We understand that risk is not bad, it just needs to be managed. This very beautiful city is a case in point. It is built on a delicate network of fault lines. But San Francisco has always survived the disasters which periodically befall it. Lloyd’s is very proud to have helped the city to rebuild in both 1906 and in 1989. The fact that over the last few decades, this area has become the centre of the fast growing, highly innovative, global IT industry is no surprise. These digital entrepreneurs are the heirs of the 49ers, pioneers who are grasping the opportunities of the day.

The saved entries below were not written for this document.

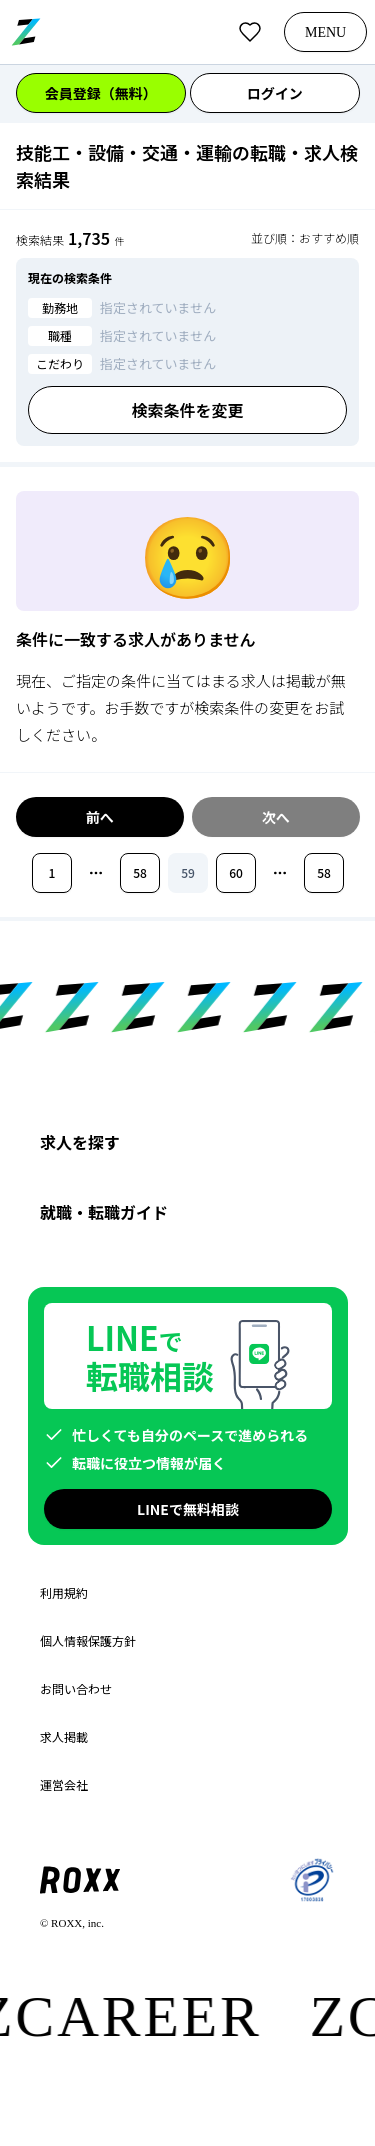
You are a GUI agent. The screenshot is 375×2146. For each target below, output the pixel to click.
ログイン (274, 93)
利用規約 (64, 1593)
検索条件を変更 (187, 410)
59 (188, 872)
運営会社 (64, 1785)
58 (140, 872)
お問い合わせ (76, 1689)
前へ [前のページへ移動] (100, 817)
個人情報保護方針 (88, 1641)
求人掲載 (64, 1737)
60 (236, 872)
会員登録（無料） (101, 93)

However, innovative industries always needs support from insurance, because new activities are inherently more risky than the tried and tested. Insurance has supported most major inventions as they travel from the drawing board to the market. I hope that today, we can look at how insurance can help businesses to manage their digital risks.
We are delighted to have a very distinguished and knowledgeable group of experts on cyber security and risks here to speak to you today. I would particularly like to thank Jenny Menna for taking time out of her busy schedule to provide an insight into how the US national cyber security division is tackling this issue of critical importance. And there should be no person better qualified than the Chief Information Security Officer of Intel – Malcolm Harkins - to provide guidance to business on how to tackle this growing digital threat.

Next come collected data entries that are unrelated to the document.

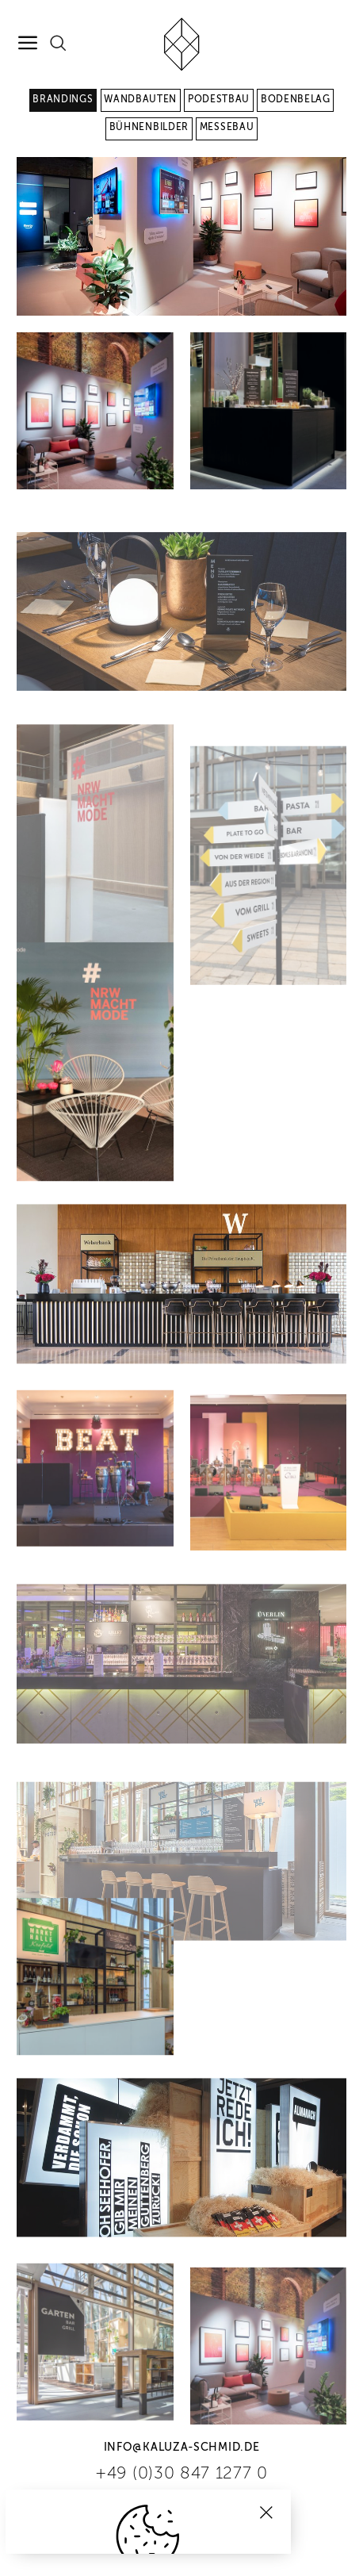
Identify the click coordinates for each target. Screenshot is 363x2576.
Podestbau (219, 100)
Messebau (227, 127)
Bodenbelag (296, 100)
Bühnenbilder (149, 127)
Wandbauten (140, 100)
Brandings (62, 100)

We’re also very pleased to have Prith Banerjee, the senior vice-president for research at Hewlett Packard to provide an overview of the key findings from our joint report published today. And thanks to all our panel speakers who will get to grips with how practically companies can begin to tackle these threats.
I would now like to hand over to Thomas Goetz, who has very kindly agreed to chair our conference. As executive editor of WIRED Magazine, Thomas is ideally placed to lead discussions today and seek answers from our speakers on how to manage digital risks.